■ **Work request**: Print the entries below again exactly as they stand, but skip any picture.

Provided data Start Marker

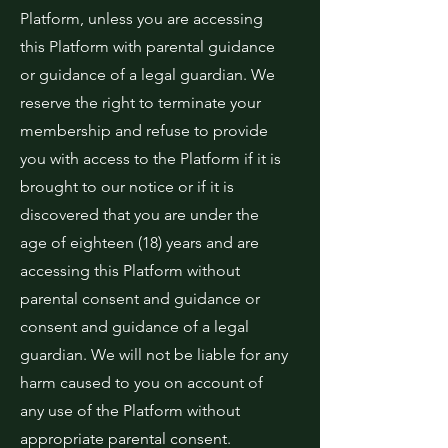
Platform, unless you are accessing
this Platform with parental guidance
or guidance of a legal guardian. We
reserve the right to terminate your
membership and refuse to provide
you with access to the Platform if it is
brought to our notice or if it is
discovered that you are under the
age of eighteen (18) years and are
accessing this Platform without
parental consent and guidance or
consent and guidance of a legal
guardian. We will not be liable for any
harm caused to you on account of
any use of the Platform without
appropriate parental consent.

Provided data End Marker

■ **Worked solution**:
Platform, unless you are accessing
this Platform with parental guidance
or guidance of a legal guardian. We
reserve the right to terminate your
membership and refuse to provide
you with access to the Platform if it is
brought to our notice or if it is
discovered that you are under the
age of eighteen (18) years and are
accessing this Platform without
parental consent and guidance or
consent and guidance of a legal
guardian. We will not be liable for any
harm caused to you on account of
any use of the Platform without
appropriate parental consent.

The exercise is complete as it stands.